33 In SZFDE v Minister for Immigration and Citizenship (2007) 232 CLR 189, the judgment of the Full Court of the Federal Court was reversed by the High Court. The High Court emphasised at [29] that the appeal required, “close attention to the nature, scope and purpose of the particular system of review”. As the High Court decided the case on the basis that there was dishonesty, there was no occasion to consider the effect of the English authorities described at [122] of French J’s judgment. The High Court emphasised at [28] that it was unnecessary for the purpose of resolving the case, “to determine at large and in generally applicable terms the scope for judicial review for ‘third party fraud’ of an earlier administrative decision…”. The High Court also observed at [53] that, “there are sound reasons of policy why a person whose conduct before an administrative tribunal has been affected, to the detriment of that person, by bad or negligent advice or some other mishap should not be heard to complain that the detriment vitiates the decision made”.

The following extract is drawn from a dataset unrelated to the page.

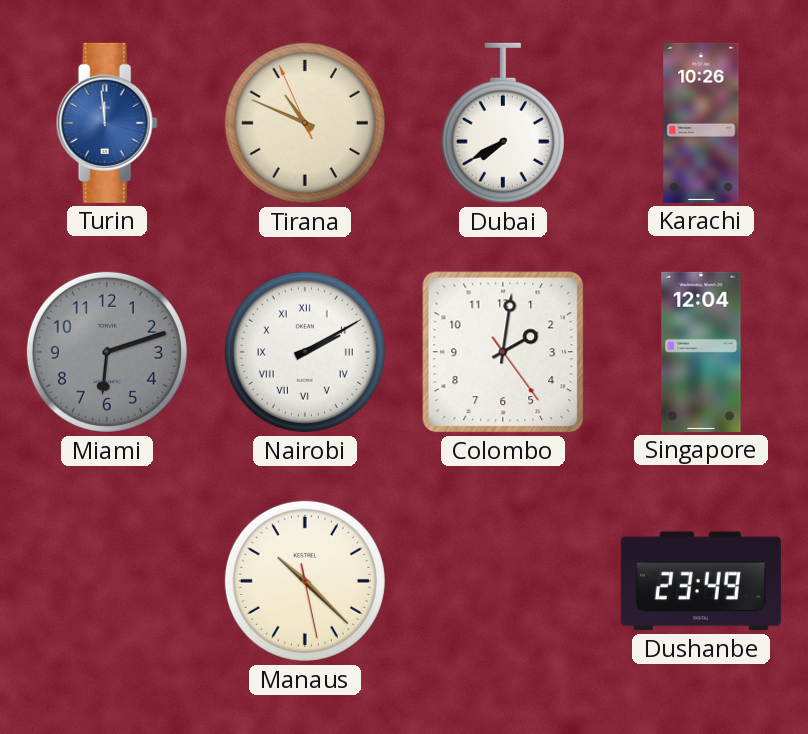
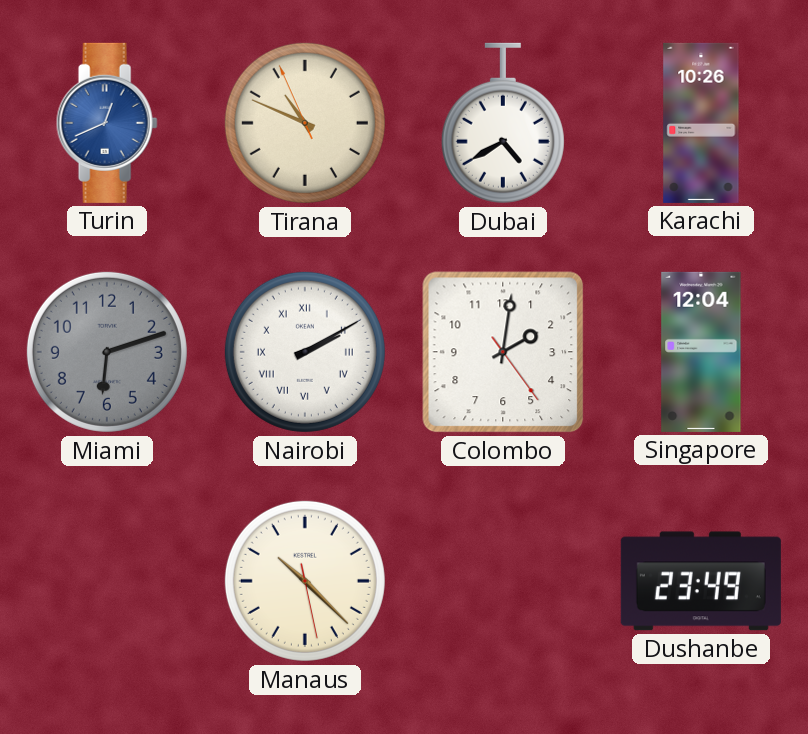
Turin: 11:59 -> 12:41
Dubai: 7:40 -> 4:40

34 The issue of whether “conduct analogous to fraud” was “fraud” for the purposes of s 5(1)(g) of the Administrative Decision (Judicial Review) Act 1977 (Cth) (the ADJR Act) was considered by Reeves J in Burragubba v Queensland [2016] FCA 984. His Honour ultimately determined that the applicant had in fact alleged fraud involving dishonesty. His Honour observed:
[195] The English and Australian authorities reviewed by French J in SZFDE and by the High Court demonstrate that fraud extends to include dishonesty, perjury, collusion and other seriously improper behaviour. That is, to use the words of French J: “Fraud involves dishonesty.” However, as both judgments in SZFDE show, there are rare circumstances where dishonesty has not been regarded as a necessary prerequisite for a court to intervene and order certiorari. In the criminal courts where a serious injustice has been inflicted on a person, usually by wrongfully recording a conviction against him or her, decisions have been set aside that do not involve the degree of wrongdoing that is commonly characterised as dishonesty. Furthermore, in public law, fraud has been held to extend to “bad faith” and “abuse of power” by a decision-maker which does not involve intentional dishonesty or moral obliquity, but instead involves acting on unreasonable or improper grounds. Further still, administrative decisions have been set aside where the decision-maker was not at fault, but the process had been rendered “seriously defective or irregular”. This has occurred where relevant material has been withheld from a decision-maker and that has rendered the decision-making process of that character. On the other hand, in proceedings to set aside search warrants, the Full Court of the Federal Court in Lego held that there was no general or abstract duty of disclosure to be imposed on an officer applying for a search warrant. Nonetheless, while “a statement which was a half-truth and thus misleading” may be treated as a misrepresentation, for present purposes, it has to be in the nature of a fraudulent misrepresentation, because an innocent misrepresentation will not suffice.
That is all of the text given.